Moon Museum: Art and Outer Space

February 3 through July 8, 2018

This exhibition examines how artists have responded to the history of space travel. The relationship between art and science is a fascinating one, and Moon Museum allows for an exploration of the history of Experiments in Art and Technology (E.A.T.), the influential non-profit organization founded in 1967 to promote collaboration between artists and engineers.

NASA carried out its second successful lunar landing mission with Apollo 12. In space from November 14-24, 1969, astronauts Peter Conrad, Alan Bean, and Richard Gordon brought the first color television camera to the moon’s surface, and studied the Surveyor 3, an unmanned probe that reached the moon’s surface on April 20, 1967. The mission also achieved an unexpected advancement in contemporary art: the establishment of the Moon Museum.

Conceptual artist and sculptor Forrest Myers had a grand ambition to leave a work of contemporary art on the moon’s surface, and achieved his goal through the help of NASA workers and Bell Telephone Laboratories (a partner in E.A.T.) in New Jersey.
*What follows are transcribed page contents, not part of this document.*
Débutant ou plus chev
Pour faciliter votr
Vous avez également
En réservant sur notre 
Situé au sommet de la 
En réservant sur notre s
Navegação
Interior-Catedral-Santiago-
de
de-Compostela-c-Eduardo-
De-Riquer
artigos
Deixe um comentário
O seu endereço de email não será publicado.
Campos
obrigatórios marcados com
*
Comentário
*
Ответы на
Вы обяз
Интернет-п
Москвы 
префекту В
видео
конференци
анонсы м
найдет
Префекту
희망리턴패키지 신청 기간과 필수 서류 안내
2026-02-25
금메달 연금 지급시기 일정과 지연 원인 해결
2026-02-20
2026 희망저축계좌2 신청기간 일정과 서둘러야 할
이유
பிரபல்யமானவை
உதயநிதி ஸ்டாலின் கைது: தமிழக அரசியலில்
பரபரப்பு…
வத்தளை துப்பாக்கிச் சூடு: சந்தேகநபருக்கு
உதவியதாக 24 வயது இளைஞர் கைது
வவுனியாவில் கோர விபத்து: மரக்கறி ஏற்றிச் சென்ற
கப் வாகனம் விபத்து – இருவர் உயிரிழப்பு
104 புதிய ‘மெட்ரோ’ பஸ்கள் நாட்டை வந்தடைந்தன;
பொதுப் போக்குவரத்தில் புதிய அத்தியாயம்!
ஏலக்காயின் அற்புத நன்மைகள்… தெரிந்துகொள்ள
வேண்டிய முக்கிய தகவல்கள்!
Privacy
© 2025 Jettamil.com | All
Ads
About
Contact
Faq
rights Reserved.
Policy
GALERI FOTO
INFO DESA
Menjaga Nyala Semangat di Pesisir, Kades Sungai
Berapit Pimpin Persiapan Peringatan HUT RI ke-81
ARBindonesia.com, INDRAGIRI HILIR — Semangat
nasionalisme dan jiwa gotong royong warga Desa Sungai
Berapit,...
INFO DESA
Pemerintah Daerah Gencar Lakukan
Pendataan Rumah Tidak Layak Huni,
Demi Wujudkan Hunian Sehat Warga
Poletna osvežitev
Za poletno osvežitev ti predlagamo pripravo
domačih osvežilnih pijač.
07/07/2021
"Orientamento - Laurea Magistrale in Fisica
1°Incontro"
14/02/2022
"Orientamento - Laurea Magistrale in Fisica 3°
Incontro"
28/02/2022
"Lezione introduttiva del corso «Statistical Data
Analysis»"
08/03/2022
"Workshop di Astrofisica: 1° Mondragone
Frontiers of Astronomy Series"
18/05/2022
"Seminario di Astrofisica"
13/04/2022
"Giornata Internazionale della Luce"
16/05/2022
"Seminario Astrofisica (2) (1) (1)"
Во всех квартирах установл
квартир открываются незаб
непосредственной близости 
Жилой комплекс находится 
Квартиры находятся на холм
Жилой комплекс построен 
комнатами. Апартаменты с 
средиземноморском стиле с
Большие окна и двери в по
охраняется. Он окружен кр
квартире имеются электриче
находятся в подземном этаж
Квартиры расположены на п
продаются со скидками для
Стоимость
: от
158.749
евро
He solicited contributions from leading contemporary artists of the time: John Chamberlain, David Novros, Claes Oldenburg, Robert Rauschenberg, and Andy Warhol. Drawings by these artists were printed onto a small ceramic tile, just 3/4″ x 1/2″ in dimensions. The tile was affixed to the landing module of Apollo 12, left on the moon’s surface after the spacecraft returned to Earth. Forty copies of the tile were made, and one is in a private collection in Fort Myers, Florida, which will be loaned to the Museum of Fine Arts.

Also featured in the exhibition will be Lowell Nesbitt’s Moon Shot (1969), a portfolio of 6 prints based on the moon’s surface, and part of the Museum’s permanent collection. Nesbitt was the official artist for NASA during the Apollo 9 and 13 space flights.

[Image: Lowell Nesbitt, Moon Shot, 1969. Lithograph. Gift of Reese and Marilyn Arnold Palley, 2009.15.]